Girls On the Run video #2: https://www.youtube.com/watch?v=0GPxD-fv-J0

Girls On the Run video #3: https://www.youtube.com/watch?v=x6OX52kYe1Y

Girls On the Run Program Statement

Girls on the Run is a North American non-profit program that works to encourage pre-teen girls to develop self-respect and healthy lifestyles through dynamic, interactive lessons and running games, culminating in a celebratory 5k run. The organization’s curricula seek to address all aspects of the girls’ development to enhance their physical, emotional, mental, social, and spiritual well-being while establishing a lifetime appreciation of health and fitness.

Local chapters (called “councils”) operate under an umbrella organization, Girls on the Run International, which develops curricula and provides support to the local councils. “International” also encourages the formation of additional councils in areas not yet served by the program.

The organization describes its mission as follows: “We inspire girls to be joyful, healthy, and confident using a fun, experience-based curriculum which creatively integrates running.” It further describes a vision: “We envision a world where every girl knows and activates her limitless potential and is free to boldly pursue her dreams.”

Girls on the Run was established in 1996 in Charlotte, North Carolina. Program founder Mary W. (“Molly”) Barker struggled in her own life, including a bout with alcoholism, and came to the realization that a running program gave her “respect for my body and all the things it can do.” She founded Girls on the Run with an initial group of 13 girls. The next season, there were 26, and the season after that, 75. In 2000, Girls on the Run International was recognized as a non-profit charitable organization. The program has grown to the point that in fiscal 2013, 212 local councils served 138,776 girls.As of spring of 2015, the program reported that it had served its one millionth girl overall.

Girls on the Run operates two programs for its participants to keep the lessons age-appropriate. “Girls on the Run” is for 3rd–6th graders (approximately 8 through 12 years old). “Heart & Sole” is directed to 7th–8th graders (12 through 14 years old).

Meeting twice a week in small teams of 8-20 girls, the program teaches life skills through fun, engaging lessons that celebrate the joy of movement. The 24-lesson curriculum is taught by certified coaches and includes three parts: understanding ourselves, valuing relationships and teamwork, and understanding how we connect with and shape the world at large. Over the course of the program, participants develop and improve competence, feel confidence in who they are, develop strength of character, respond to others and themselves with care and compassion, create positive connections with peers and adults, and make a meaningful contribution to community and society.

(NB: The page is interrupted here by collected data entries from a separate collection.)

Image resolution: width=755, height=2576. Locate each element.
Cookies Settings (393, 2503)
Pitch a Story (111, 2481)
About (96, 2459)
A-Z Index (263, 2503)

The program is designed to allow every girl to recognize her inner strength and inspire them to define their lives on their own terms. Throughout the season, the girls make new friends, build their confidence and celebrate all that makes them unique.

The Girls on the Run lessons encourage positive emotional, social, mental and physical development. The program uses the tenants of sports-based youth development to determine program activities, curricula, staff training, and guiding principles. Participants explore and discuss their own beliefs around experiences and challenges girls face at this age. They also develop strategies and skills to help them navigate life experiences. The program starts with helping the girls get a better understanding of who they are and what is important to them. Then, participants look at the importance of teamwork and healthy relationships. Finally, the girls explore how they can positively connect with and shape the world.

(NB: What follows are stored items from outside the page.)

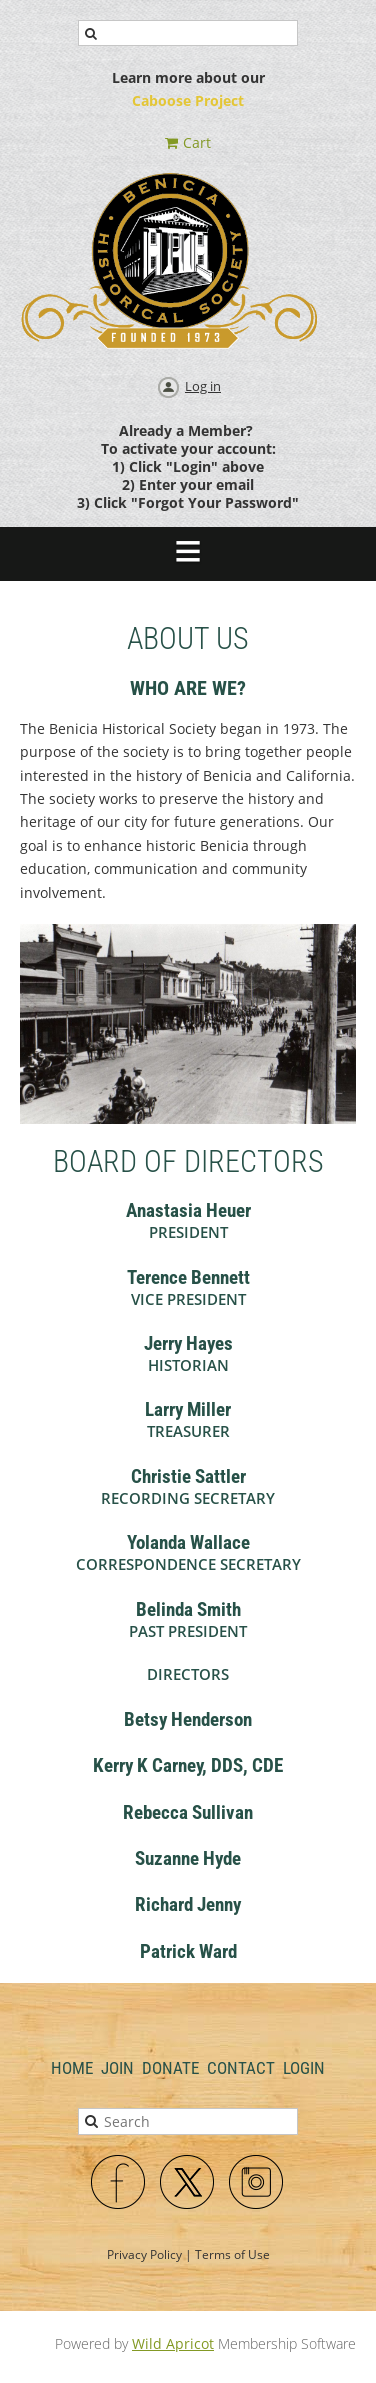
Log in (203, 386)
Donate (170, 2068)
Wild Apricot (173, 2343)
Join (117, 2068)
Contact (241, 2068)
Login (304, 2068)
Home (72, 2068)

Physical activity is woven into the program to inspire an appreciation of fitness and to build habits that lead to a lifetime of health. At the end of each three-month session, the girls participate in a Girls on the Run 5k event, which involves other Girls on the Run teams from the community and possibly other councils. This celebratory, non-competitive event is the culminating experience of the curriculum. Coaches, parents, and community members participate, cheer, and celebrate.

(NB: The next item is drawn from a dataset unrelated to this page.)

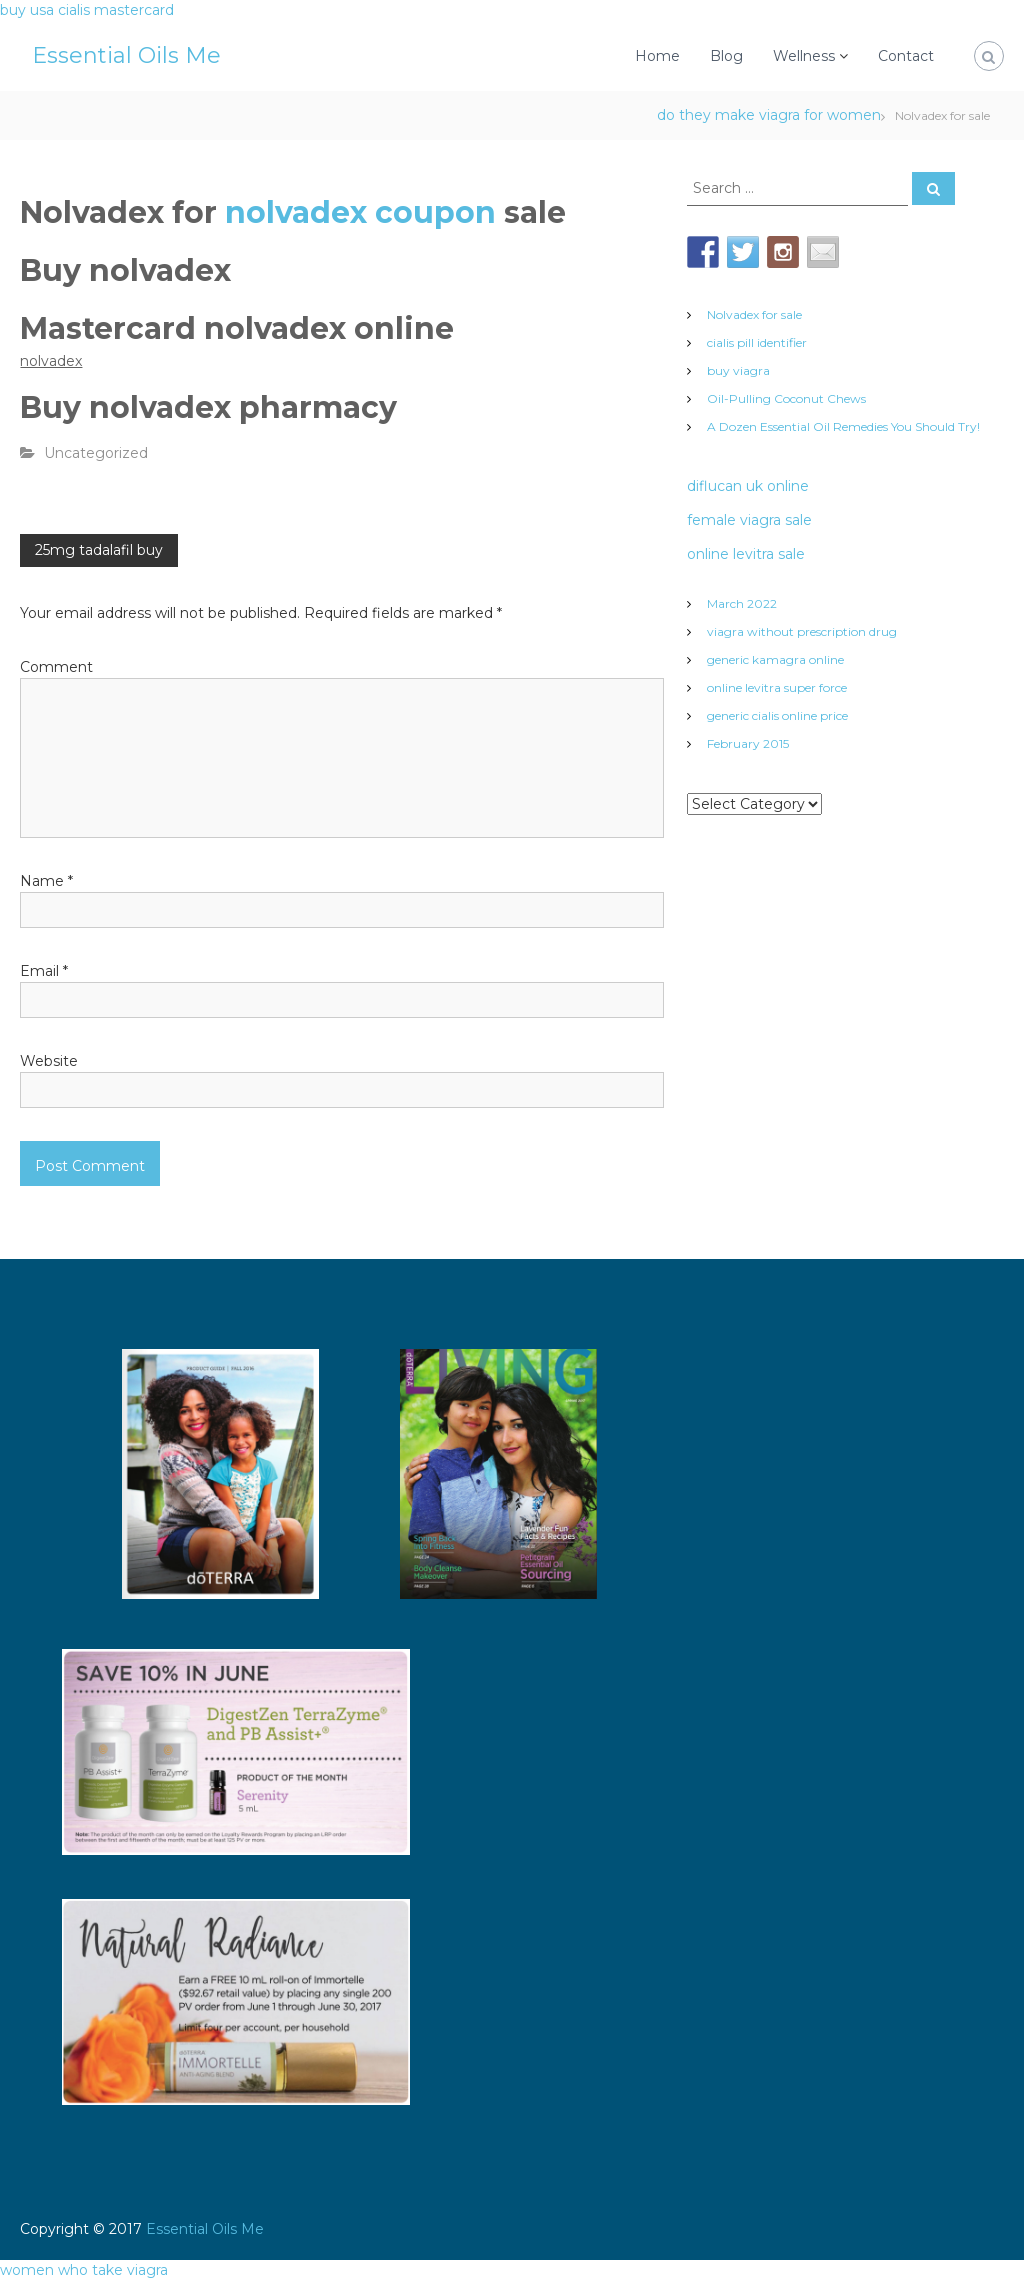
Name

The curriculum allows for more mature handling of such topics as eating disorders, internet safety, relationships, cyber-bullying and tobacco and alcohol use. Participants discuss these subjects on an in-depth level and use their personal experiences to shape thought-provoking interaction. The Heart & Sole curriculum is designed to provide each girl with “the skills to shut out the noise of the external world that is attempting to limit who she is and to instead listen to her individual truth – the one that will lead her toward an enriching and contented life.